| HOW TO COMPLETE THIS TASK |
Repeat every entry, word for word, leaving no line out.

(Saved entries)
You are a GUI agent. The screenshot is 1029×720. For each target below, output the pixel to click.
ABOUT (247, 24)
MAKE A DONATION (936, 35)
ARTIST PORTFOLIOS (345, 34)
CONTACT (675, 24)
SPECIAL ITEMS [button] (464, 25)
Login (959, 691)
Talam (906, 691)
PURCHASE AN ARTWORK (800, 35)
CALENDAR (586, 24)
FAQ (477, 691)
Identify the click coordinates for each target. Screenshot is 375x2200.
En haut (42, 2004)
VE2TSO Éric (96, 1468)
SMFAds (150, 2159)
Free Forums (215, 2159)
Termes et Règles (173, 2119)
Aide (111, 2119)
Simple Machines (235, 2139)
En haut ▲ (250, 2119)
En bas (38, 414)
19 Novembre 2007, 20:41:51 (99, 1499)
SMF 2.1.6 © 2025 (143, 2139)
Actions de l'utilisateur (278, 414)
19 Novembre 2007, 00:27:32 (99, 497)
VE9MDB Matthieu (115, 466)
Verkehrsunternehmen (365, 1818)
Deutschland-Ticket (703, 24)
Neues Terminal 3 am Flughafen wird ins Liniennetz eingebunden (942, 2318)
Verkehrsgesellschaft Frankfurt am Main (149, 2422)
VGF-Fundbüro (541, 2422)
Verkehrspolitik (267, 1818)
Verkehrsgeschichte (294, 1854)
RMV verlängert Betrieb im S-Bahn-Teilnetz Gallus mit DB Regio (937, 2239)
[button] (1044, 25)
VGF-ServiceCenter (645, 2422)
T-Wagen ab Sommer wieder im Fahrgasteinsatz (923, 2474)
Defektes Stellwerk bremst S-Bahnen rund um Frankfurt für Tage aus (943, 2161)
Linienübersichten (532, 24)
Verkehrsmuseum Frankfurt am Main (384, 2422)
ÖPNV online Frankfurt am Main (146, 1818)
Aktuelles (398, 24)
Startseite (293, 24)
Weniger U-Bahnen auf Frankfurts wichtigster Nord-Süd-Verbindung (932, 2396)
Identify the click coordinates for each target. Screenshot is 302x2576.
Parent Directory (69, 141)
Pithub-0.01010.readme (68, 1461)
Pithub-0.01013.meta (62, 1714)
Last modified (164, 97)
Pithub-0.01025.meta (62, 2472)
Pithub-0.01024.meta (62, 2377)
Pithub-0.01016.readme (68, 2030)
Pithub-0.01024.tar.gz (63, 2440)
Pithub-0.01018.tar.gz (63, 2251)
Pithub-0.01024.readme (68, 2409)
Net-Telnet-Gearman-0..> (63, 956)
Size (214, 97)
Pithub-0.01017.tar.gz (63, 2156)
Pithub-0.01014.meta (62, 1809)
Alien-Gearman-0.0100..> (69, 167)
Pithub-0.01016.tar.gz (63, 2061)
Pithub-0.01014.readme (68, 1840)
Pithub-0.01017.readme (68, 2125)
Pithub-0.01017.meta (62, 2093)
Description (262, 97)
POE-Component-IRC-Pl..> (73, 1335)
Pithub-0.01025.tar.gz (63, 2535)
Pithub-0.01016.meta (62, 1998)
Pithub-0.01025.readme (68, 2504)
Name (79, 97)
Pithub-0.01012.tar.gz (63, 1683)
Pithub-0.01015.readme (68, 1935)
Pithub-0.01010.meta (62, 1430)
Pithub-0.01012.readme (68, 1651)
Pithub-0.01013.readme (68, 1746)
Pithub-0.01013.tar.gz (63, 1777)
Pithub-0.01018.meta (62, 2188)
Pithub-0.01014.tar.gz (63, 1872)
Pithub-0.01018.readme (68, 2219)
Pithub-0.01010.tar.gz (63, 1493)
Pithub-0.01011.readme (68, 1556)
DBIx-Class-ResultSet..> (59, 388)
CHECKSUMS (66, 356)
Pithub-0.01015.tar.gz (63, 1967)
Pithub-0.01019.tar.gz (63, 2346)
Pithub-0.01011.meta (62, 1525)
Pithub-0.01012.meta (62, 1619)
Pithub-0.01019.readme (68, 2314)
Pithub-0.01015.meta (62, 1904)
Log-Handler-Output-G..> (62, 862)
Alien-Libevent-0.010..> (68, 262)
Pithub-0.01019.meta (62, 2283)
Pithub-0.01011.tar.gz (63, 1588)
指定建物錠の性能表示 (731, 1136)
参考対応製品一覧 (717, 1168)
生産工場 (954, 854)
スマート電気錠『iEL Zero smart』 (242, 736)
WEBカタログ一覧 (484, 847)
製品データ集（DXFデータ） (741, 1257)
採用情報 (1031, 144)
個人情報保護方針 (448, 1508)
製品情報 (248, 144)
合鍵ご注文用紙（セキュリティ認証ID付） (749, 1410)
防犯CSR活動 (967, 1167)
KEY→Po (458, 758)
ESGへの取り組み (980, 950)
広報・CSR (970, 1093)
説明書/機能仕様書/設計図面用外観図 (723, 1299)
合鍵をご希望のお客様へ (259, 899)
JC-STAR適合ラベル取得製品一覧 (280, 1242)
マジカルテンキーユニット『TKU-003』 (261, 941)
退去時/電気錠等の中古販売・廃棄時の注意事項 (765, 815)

| EXERCISE RESULT |
You are a GUI agent. The screenshot is 1029×720. For each target below, output the pixel to click.
ABOUT (247, 24)
MAKE A DONATION (936, 35)
ARTIST PORTFOLIOS (345, 34)
CONTACT (675, 24)
SPECIAL ITEMS [button] (464, 25)
Login (959, 691)
Talam (906, 691)
PURCHASE AN ARTWORK (800, 35)
CALENDAR (586, 24)
FAQ (477, 691)
Identify the click coordinates for each target. Screenshot is 375x2200.
En haut (42, 2004)
VE2TSO Éric (96, 1468)
SMFAds (150, 2159)
Free Forums (215, 2159)
Termes et Règles (173, 2119)
Aide (111, 2119)
Simple Machines (235, 2139)
En haut ▲ (250, 2119)
En bas (38, 414)
19 Novembre 2007, 20:41:51 (99, 1499)
SMF 2.1.6 © 2025 (143, 2139)
Actions de l'utilisateur (278, 414)
19 Novembre 2007, 00:27:32 (99, 497)
VE9MDB Matthieu (115, 466)
Verkehrsunternehmen (365, 1818)
Deutschland-Ticket (703, 24)
Neues Terminal 3 am Flughafen wird ins Liniennetz eingebunden (942, 2318)
Verkehrsgesellschaft Frankfurt am Main (149, 2422)
VGF-Fundbüro (541, 2422)
Verkehrspolitik (267, 1818)
Verkehrsgeschichte (294, 1854)
RMV verlängert Betrieb im S-Bahn-Teilnetz Gallus mit DB Regio (937, 2239)
[button] (1044, 25)
VGF-ServiceCenter (645, 2422)
T-Wagen ab Sommer wieder im Fahrgasteinsatz (923, 2474)
Defektes Stellwerk bremst S-Bahnen rund um Frankfurt für Tage aus (943, 2161)
Linienübersichten (532, 24)
Verkehrsmuseum Frankfurt am Main (384, 2422)
ÖPNV online Frankfurt am Main (146, 1818)
Aktuelles (398, 24)
Startseite (293, 24)
Weniger U-Bahnen auf Frankfurts wichtigster Nord-Süd-Verbindung (932, 2396)
Identify the click coordinates for each target. Screenshot is 302x2576.
Parent Directory (69, 141)
Pithub-0.01010.readme (68, 1461)
Pithub-0.01013.meta (62, 1714)
Last modified (164, 97)
Pithub-0.01025.meta (62, 2472)
Pithub-0.01024.meta (62, 2377)
Pithub-0.01016.readme (68, 2030)
Pithub-0.01024.tar.gz (63, 2440)
Pithub-0.01018.tar.gz (63, 2251)
Pithub-0.01024.readme (68, 2409)
Net-Telnet-Gearman-0..> (63, 956)
Size (214, 97)
Pithub-0.01017.tar.gz (63, 2156)
Pithub-0.01014.meta (62, 1809)
Alien-Gearman-0.0100..> (69, 167)
Pithub-0.01016.tar.gz (63, 2061)
Pithub-0.01014.readme (68, 1840)
Pithub-0.01017.readme (68, 2125)
Pithub-0.01017.meta (62, 2093)
Description (262, 97)
POE-Component-IRC-Pl..> (73, 1335)
Pithub-0.01025.tar.gz (63, 2535)
Pithub-0.01016.meta (62, 1998)
Pithub-0.01025.readme (68, 2504)
Name (79, 97)
Pithub-0.01012.tar.gz (63, 1683)
Pithub-0.01015.readme (68, 1935)
Pithub-0.01010.meta (62, 1430)
Pithub-0.01012.readme (68, 1651)
Pithub-0.01013.readme (68, 1746)
Pithub-0.01013.tar.gz (63, 1777)
Pithub-0.01018.meta (62, 2188)
Pithub-0.01014.tar.gz (63, 1872)
Pithub-0.01018.readme (68, 2219)
Pithub-0.01010.tar.gz (63, 1493)
Pithub-0.01011.readme (68, 1556)
DBIx-Class-ResultSet..> (59, 388)
CHECKSUMS (66, 356)
Pithub-0.01015.tar.gz (63, 1967)
Pithub-0.01019.tar.gz (63, 2346)
Pithub-0.01011.meta (62, 1525)
Pithub-0.01012.meta (62, 1619)
Pithub-0.01019.readme (68, 2314)
Pithub-0.01015.meta (62, 1904)
Log-Handler-Output-G..> (62, 862)
Alien-Libevent-0.010..> (68, 262)
Pithub-0.01019.meta (62, 2283)
Pithub-0.01011.tar.gz (63, 1588)
指定建物錠の性能表示 (731, 1136)
参考対応製品一覧 (717, 1168)
生産工場 (954, 854)
スマート電気錠『iEL Zero smart』 (242, 736)
WEBカタログ一覧 (484, 847)
製品データ集（DXFデータ） (741, 1257)
採用情報 (1031, 144)
個人情報保護方針 (448, 1508)
製品情報 (248, 144)
合鍵ご注文用紙（セキュリティ認証ID付） (749, 1410)
防犯CSR活動 (967, 1167)
KEY→Po (458, 758)
ESGへの取り組み (980, 950)
広報・CSR (970, 1093)
説明書/機能仕様書/設計図面用外観図 (723, 1299)
合鍵をご希望のお客様へ (259, 899)
JC-STAR適合ラベル取得製品一覧 (280, 1242)
マジカルテンキーユニット『TKU-003』 (261, 941)
退去時/電気錠等の中古販売・廃棄時の注意事項 (765, 815)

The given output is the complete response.